Saved data entries

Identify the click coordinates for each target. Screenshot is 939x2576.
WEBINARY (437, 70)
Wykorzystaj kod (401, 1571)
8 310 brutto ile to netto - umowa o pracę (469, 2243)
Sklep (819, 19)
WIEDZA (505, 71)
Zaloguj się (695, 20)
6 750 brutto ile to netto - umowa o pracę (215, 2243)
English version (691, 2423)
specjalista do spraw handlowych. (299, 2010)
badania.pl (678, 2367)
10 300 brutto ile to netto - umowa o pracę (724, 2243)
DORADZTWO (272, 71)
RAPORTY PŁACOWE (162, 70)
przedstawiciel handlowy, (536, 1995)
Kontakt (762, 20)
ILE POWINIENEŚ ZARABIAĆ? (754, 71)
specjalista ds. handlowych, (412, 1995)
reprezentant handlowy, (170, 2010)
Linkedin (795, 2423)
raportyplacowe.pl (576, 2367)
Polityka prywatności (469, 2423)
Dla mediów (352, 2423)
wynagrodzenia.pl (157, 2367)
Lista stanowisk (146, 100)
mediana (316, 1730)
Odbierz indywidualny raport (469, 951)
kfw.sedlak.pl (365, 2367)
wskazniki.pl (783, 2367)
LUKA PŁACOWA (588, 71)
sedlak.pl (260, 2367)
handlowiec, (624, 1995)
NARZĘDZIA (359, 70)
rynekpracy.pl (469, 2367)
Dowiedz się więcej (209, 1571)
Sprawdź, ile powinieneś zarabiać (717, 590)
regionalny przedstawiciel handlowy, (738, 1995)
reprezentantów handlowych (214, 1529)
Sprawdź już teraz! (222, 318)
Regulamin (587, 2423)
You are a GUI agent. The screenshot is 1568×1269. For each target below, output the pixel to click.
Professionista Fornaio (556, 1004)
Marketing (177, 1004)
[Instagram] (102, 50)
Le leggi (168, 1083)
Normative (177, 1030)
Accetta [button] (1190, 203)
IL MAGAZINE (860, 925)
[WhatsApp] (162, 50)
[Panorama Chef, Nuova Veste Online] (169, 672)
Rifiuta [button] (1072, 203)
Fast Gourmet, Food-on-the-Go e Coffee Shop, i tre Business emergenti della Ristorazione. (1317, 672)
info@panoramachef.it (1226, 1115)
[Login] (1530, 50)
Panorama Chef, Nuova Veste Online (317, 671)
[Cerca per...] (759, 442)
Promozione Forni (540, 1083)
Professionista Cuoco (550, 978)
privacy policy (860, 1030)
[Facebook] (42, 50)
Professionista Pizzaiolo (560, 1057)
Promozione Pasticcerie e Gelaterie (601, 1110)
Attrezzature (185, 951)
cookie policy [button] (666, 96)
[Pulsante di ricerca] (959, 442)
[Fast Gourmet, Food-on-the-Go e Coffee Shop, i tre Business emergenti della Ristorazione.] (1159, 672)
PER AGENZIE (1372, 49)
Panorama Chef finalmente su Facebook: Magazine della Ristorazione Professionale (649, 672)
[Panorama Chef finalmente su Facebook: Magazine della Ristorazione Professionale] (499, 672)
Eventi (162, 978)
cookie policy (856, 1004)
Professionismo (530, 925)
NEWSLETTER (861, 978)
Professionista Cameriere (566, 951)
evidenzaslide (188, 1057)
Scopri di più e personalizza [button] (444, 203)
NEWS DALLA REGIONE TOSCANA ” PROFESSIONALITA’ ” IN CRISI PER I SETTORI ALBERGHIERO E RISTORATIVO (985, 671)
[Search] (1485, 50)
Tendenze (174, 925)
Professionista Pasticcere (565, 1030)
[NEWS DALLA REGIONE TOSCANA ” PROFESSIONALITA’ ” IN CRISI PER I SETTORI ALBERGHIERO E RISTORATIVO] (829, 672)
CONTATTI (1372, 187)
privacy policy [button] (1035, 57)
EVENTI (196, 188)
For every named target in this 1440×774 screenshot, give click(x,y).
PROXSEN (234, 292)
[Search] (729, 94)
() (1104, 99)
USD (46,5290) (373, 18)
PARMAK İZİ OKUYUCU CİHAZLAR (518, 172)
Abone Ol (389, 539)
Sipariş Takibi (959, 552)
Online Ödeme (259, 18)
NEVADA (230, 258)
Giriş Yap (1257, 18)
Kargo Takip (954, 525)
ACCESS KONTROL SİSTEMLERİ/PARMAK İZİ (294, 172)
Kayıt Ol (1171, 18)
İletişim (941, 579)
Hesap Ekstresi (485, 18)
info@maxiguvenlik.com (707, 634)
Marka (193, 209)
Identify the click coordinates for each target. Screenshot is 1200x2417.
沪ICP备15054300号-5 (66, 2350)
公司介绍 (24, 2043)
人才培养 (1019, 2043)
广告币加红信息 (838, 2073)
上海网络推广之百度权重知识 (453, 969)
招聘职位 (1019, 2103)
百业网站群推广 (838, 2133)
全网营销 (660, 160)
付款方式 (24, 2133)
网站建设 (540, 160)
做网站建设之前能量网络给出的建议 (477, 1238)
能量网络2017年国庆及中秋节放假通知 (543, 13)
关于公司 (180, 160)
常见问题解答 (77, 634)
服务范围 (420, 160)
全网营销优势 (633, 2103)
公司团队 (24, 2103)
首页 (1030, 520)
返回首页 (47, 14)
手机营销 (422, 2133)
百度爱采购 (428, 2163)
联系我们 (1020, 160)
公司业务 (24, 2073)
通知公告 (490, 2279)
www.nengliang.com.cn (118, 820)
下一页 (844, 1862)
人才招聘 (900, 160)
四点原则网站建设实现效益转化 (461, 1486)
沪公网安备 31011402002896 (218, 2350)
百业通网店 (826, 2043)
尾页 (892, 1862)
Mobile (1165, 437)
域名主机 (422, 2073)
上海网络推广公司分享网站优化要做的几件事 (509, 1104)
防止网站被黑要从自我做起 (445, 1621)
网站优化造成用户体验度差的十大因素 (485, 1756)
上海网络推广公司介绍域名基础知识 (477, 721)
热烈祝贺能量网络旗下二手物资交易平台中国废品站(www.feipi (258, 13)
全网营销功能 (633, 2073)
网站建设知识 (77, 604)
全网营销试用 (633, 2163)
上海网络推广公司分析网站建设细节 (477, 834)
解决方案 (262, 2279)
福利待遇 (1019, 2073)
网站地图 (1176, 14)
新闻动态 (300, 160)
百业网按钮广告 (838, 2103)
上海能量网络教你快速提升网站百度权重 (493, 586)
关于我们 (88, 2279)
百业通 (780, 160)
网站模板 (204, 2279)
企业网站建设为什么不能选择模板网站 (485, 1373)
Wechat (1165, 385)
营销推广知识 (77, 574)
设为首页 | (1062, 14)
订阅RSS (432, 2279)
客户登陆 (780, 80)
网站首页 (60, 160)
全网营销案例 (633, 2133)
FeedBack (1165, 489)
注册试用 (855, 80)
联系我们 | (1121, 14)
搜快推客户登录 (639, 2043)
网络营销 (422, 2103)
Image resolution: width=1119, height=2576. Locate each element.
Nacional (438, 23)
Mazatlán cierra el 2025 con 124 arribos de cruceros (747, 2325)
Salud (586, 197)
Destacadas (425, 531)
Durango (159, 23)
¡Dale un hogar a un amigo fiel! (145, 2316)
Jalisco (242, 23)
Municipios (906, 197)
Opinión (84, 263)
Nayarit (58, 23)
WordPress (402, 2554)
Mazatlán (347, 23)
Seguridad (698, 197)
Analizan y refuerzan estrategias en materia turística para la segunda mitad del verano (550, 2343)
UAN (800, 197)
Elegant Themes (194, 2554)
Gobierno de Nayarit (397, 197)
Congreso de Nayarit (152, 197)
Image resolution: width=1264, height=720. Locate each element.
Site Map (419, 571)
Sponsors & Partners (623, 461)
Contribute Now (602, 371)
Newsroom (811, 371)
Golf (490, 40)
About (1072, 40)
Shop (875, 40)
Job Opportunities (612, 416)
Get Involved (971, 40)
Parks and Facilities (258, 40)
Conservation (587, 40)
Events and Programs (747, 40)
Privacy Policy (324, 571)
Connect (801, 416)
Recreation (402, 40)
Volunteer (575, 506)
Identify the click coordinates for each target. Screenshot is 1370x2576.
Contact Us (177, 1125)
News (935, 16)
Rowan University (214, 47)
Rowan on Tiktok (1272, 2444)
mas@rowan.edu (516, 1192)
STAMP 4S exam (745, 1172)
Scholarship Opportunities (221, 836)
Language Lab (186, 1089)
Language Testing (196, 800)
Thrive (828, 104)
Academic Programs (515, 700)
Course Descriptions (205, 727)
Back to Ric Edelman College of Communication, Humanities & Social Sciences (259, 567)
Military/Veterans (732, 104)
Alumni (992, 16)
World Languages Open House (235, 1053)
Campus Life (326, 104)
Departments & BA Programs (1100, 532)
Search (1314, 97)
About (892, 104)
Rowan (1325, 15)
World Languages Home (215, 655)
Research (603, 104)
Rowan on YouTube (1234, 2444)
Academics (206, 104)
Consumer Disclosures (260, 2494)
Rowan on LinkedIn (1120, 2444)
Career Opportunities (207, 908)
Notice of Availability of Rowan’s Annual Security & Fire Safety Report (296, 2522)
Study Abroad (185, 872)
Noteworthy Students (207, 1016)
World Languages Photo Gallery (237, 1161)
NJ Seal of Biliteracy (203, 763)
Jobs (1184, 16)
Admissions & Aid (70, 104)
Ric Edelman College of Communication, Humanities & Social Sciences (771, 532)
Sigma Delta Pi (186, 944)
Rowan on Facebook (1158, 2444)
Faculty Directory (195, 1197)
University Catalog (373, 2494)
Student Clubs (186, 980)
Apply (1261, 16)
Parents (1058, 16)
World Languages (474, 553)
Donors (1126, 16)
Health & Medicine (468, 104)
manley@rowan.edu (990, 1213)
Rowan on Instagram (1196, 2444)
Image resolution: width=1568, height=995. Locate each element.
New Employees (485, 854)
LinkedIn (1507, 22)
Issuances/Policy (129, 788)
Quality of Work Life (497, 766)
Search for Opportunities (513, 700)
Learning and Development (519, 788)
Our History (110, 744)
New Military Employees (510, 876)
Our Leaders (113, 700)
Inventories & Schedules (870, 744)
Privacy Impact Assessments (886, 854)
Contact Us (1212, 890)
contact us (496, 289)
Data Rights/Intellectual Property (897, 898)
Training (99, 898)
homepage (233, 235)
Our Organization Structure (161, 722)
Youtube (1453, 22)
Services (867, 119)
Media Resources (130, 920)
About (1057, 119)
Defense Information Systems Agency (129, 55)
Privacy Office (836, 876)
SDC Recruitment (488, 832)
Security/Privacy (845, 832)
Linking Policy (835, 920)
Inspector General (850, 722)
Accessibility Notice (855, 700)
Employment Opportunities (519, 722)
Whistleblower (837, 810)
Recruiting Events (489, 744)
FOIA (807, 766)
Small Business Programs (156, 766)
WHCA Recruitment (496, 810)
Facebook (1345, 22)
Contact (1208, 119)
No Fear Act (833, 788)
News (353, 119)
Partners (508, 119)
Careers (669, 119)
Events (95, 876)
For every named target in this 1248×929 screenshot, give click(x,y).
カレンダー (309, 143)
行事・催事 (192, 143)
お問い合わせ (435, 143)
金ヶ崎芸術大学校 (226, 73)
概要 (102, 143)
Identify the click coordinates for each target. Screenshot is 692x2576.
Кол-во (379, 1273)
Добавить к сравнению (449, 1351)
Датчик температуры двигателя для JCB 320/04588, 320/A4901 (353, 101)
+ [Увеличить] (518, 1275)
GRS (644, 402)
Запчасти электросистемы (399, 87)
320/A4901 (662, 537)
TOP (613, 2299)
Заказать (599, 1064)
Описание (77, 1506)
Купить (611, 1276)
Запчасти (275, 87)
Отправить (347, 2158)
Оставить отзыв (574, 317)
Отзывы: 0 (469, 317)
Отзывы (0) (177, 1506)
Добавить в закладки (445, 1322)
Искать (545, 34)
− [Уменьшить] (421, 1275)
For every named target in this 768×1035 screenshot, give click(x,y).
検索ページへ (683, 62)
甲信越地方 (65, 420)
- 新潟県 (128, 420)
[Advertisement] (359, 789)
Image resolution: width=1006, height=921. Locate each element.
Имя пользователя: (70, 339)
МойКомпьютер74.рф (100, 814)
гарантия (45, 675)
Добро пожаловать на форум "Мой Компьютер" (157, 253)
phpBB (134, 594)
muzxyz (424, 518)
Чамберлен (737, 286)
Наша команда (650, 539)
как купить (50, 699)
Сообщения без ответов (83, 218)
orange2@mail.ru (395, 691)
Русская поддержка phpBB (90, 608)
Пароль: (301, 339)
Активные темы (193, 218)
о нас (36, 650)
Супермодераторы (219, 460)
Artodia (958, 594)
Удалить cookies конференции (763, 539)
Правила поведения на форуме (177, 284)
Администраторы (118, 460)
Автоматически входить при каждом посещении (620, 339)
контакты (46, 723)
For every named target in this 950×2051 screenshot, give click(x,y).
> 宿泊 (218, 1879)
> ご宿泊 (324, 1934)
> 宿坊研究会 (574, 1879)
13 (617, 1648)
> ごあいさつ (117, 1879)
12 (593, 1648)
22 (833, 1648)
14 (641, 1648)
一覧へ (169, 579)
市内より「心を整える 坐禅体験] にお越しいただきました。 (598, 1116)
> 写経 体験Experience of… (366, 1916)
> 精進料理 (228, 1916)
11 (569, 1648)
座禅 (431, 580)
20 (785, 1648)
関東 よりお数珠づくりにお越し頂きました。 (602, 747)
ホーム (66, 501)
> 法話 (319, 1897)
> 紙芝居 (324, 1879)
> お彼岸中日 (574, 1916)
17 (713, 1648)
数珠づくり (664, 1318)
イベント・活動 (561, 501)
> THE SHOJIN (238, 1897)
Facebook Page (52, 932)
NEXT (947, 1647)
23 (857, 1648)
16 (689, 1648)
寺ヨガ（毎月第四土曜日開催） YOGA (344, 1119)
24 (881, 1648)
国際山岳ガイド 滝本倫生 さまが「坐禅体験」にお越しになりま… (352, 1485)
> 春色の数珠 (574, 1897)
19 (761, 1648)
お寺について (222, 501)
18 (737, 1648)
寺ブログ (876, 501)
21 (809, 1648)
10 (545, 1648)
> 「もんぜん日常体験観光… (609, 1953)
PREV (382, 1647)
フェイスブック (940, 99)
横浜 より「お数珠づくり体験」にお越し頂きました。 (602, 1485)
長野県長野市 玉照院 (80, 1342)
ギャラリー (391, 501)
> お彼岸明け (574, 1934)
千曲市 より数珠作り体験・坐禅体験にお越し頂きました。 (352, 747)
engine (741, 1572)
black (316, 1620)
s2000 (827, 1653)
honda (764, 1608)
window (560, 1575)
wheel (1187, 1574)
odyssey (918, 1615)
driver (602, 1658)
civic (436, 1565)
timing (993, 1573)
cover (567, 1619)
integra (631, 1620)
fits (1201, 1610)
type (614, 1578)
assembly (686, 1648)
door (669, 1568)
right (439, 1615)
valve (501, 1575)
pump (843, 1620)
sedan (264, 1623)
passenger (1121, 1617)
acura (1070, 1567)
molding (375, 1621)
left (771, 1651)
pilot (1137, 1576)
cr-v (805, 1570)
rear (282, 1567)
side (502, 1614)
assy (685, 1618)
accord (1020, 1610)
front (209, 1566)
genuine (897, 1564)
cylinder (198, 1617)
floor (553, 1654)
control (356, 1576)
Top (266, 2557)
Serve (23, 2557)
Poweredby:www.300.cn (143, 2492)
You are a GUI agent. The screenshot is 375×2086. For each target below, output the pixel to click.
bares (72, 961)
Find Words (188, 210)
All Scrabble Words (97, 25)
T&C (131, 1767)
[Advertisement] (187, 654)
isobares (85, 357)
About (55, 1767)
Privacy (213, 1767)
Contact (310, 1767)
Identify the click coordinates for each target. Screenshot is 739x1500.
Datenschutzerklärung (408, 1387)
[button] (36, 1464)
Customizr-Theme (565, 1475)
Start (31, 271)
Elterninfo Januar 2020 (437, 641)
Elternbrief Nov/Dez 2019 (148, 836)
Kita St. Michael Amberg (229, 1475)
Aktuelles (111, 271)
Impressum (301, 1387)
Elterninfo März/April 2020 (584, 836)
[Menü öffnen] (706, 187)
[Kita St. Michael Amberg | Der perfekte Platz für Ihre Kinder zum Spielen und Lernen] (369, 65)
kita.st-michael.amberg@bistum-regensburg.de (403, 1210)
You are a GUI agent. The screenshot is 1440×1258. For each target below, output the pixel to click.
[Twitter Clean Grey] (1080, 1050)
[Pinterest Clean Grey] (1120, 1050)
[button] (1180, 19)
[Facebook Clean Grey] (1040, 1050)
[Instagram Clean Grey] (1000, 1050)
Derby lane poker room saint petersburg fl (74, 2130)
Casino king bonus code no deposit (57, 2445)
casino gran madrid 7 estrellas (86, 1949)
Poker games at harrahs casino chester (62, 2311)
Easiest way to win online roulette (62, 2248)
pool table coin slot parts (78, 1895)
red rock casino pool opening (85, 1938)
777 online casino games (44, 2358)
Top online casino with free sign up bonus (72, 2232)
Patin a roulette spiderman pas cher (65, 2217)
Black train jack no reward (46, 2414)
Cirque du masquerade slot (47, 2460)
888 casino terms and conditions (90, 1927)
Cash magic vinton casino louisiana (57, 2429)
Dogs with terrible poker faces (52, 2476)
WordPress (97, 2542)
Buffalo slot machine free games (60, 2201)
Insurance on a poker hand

◆ **What you have to do**: Lines from the beginning of the data above through the line containing "English version (691, 2423)" are to be returned exactly, and no others.

◆ **Written solution**:
Identify the click coordinates for each target. Screenshot is 939x2576.
WEBINARY (437, 70)
Wykorzystaj kod (401, 1571)
8 310 brutto ile to netto - umowa o pracę (469, 2243)
Sklep (819, 19)
WIEDZA (505, 71)
Zaloguj się (695, 20)
6 750 brutto ile to netto - umowa o pracę (215, 2243)
English version (691, 2423)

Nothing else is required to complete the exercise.